她早已换了手机,也没有开自己的车,连带着岑渡手机上的程序,都是她亲手删掉的。岑渡一定找不到她了。
可现在,是怎么回事?
“包。”岑渡说得大大方方,“里头的东西你没拿出来。”
南初上班时,习惯总是顺手背上的爱马仕黑色稀有皮。
在岑渡还是kairos时,就早已将定位器放在了包里。
那时的他一定没有想过,在接近一年后的今天,这小小一枚金属定位器,会派上如此大的用场。
岑渡答应过南初,不再跟踪她,不再监视她。
但这是特殊情况,承诺并不奏效。
南初能理解的吧?
“放心,人都处理了。

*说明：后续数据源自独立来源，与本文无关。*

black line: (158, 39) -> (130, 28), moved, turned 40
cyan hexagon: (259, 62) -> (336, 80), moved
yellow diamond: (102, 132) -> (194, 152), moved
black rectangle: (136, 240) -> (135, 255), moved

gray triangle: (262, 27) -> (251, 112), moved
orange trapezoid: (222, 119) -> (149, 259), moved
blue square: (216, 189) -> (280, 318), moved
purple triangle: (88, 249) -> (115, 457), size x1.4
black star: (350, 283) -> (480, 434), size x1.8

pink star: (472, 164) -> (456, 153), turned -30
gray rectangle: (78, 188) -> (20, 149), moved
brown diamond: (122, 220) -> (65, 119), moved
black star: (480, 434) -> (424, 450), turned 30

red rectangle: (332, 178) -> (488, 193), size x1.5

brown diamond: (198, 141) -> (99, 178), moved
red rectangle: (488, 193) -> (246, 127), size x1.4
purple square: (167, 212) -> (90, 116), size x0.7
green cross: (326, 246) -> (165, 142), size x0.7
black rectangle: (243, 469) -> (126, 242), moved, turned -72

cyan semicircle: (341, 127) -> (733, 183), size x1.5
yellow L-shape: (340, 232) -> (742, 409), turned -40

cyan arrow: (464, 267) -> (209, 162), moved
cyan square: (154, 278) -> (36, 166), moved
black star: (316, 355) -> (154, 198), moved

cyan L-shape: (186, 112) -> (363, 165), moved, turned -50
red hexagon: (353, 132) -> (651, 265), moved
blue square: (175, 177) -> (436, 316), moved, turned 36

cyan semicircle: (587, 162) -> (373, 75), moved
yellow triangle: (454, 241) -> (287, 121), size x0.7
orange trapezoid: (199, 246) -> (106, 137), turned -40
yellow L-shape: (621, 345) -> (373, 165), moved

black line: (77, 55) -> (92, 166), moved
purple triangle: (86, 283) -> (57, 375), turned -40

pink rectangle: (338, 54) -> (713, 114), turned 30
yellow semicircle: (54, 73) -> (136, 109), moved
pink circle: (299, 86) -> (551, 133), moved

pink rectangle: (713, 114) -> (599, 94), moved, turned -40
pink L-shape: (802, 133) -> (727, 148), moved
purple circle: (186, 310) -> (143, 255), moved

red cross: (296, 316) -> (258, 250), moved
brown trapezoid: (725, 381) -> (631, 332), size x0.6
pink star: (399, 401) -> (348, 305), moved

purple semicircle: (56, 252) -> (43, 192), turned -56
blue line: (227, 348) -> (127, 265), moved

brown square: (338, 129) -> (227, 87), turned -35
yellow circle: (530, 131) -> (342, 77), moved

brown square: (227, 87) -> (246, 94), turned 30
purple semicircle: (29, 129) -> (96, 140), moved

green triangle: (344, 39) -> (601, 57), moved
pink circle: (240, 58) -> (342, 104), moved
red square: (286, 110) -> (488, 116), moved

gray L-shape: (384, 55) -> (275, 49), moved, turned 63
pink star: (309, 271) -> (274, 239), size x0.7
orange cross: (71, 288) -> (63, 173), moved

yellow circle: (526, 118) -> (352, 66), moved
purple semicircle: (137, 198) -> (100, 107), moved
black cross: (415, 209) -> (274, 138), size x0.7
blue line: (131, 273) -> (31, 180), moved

”岑渡试探性的用温热的掌心,覆盖住南初白得近乎透明的小巧手背,柔声地承诺,“这次是我来迟了,以后不会再有人能伤害你了。”
始作俑者,已经被送了进去。
南初的律师团队会很强大,不会有缓刑的空间。他也会让他们在狱中的日子,度日如年。
他的手没有被甩开。
南初只是问:“还有哪里有你放的东西?”
岑渡大大方方的打开手机里才下载回来的程序,上面的每个红点清晰可见,“你可以慢慢看。”
南初微微挑眉,还不少。
只是这些大部分大概都是静物件,安安静静地停在南家老宅所在的位置。
这其实也是一个能理解的手段,她就见过很多人在贵重的表、包包里装上这些,以防在庞大的衣帽间里丢失了都不知道。
但没有人会放在别人的东西上。
除了岑渡。
她随手又将程序卸载,抬手把手机丢回他怀里,抬眸准备骂两句。
却被岑渡率先开口,“但是老婆,你亲我了。”
南初记得。
她有点想不起来当时的自己,究竟是以什么样的心态送上了那个吻。
那一刻,她只觉得她成功了,迎接了希望的曙光。在最后一刻,见到了她以为绝不可能见到的人。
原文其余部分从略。